◆ **Assignment**
With pictures omitted, output the records below exactly as they appear.

-- Opening Marker --

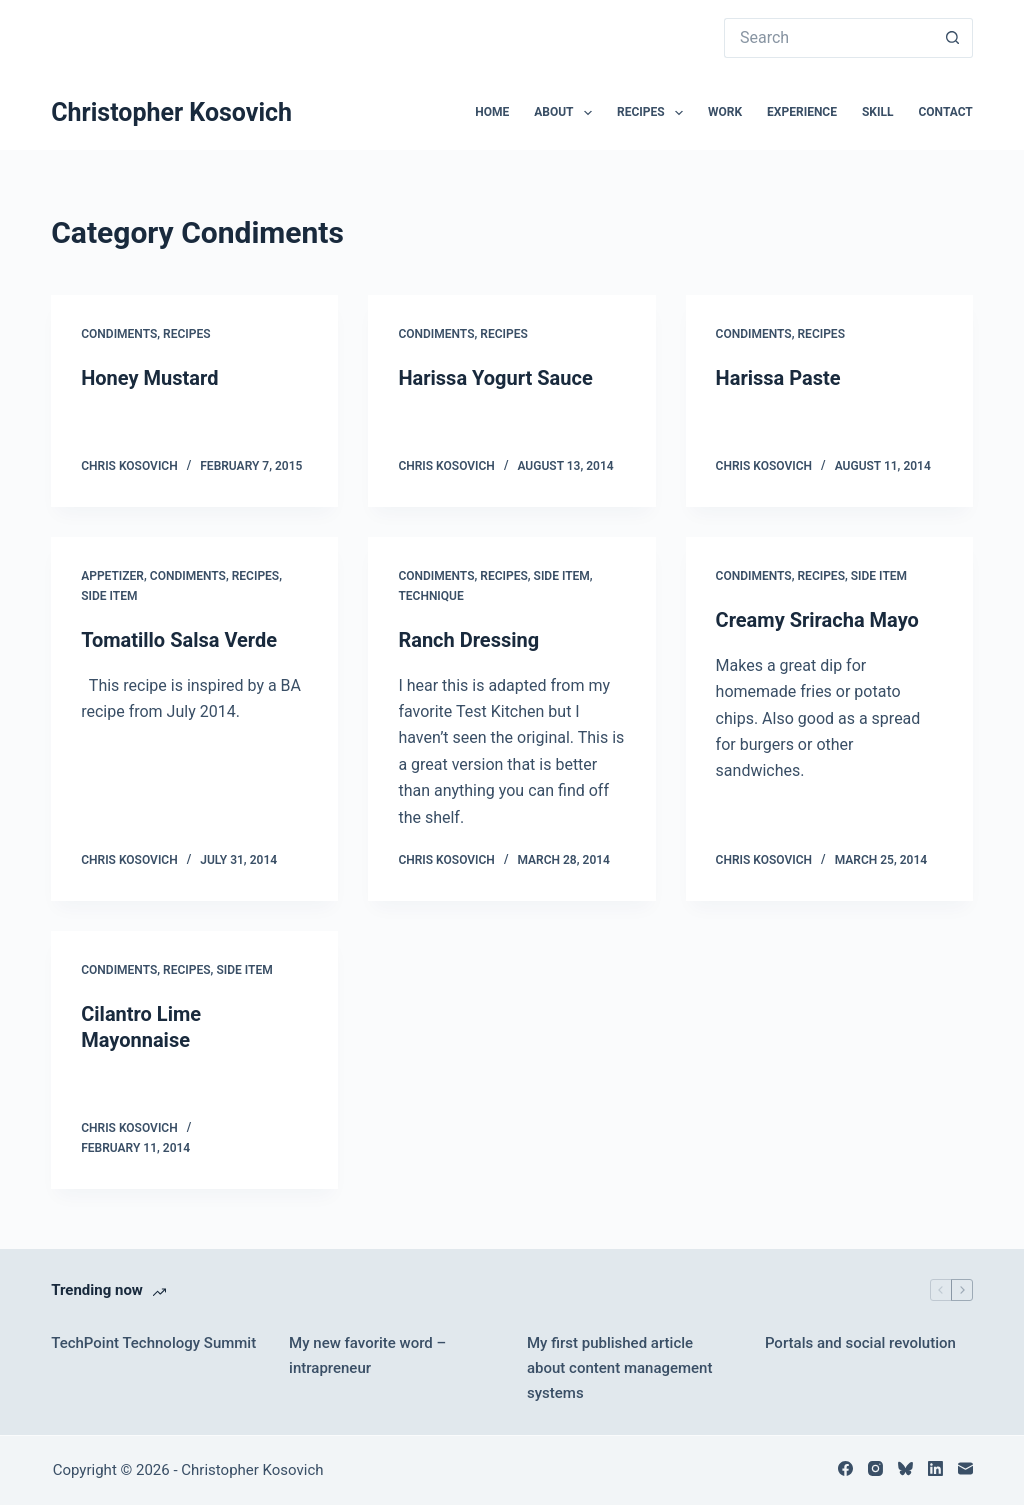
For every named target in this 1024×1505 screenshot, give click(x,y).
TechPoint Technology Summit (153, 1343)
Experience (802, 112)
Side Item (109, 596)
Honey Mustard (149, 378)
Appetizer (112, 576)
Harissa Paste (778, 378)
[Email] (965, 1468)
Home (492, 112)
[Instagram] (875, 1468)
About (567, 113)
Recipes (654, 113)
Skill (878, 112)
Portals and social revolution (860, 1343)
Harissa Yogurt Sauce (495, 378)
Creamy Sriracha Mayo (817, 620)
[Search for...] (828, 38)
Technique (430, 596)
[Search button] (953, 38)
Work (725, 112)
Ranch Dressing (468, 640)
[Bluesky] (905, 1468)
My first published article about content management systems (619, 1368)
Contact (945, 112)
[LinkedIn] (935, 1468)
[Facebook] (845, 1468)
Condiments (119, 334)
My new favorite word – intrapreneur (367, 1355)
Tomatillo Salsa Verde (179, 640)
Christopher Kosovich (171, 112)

-- Closing Marker --

◆ **Response**
For every named target in this 1024×1505 screenshot, give click(x,y).
TechPoint Technology Summit (153, 1343)
Experience (802, 112)
Side Item (109, 596)
Honey Mustard (149, 378)
Appetizer (112, 576)
Harissa Paste (778, 378)
[Email] (965, 1468)
Home (492, 112)
[Instagram] (875, 1468)
About (567, 113)
Recipes (654, 113)
Skill (878, 112)
Portals and social revolution (860, 1343)
Harissa Yogurt Sauce (495, 378)
Creamy Sriracha Mayo (817, 620)
[Search for...] (828, 38)
Technique (430, 596)
[Search button] (953, 38)
Work (725, 112)
Ranch Dressing (468, 640)
[Bluesky] (905, 1468)
My first published article about content management systems (619, 1368)
Contact (945, 112)
[LinkedIn] (935, 1468)
[Facebook] (845, 1468)
Condiments (119, 334)
My new favorite word – intrapreneur (367, 1355)
Tomatillo Salsa Verde (179, 640)
Christopher Kosovich (171, 112)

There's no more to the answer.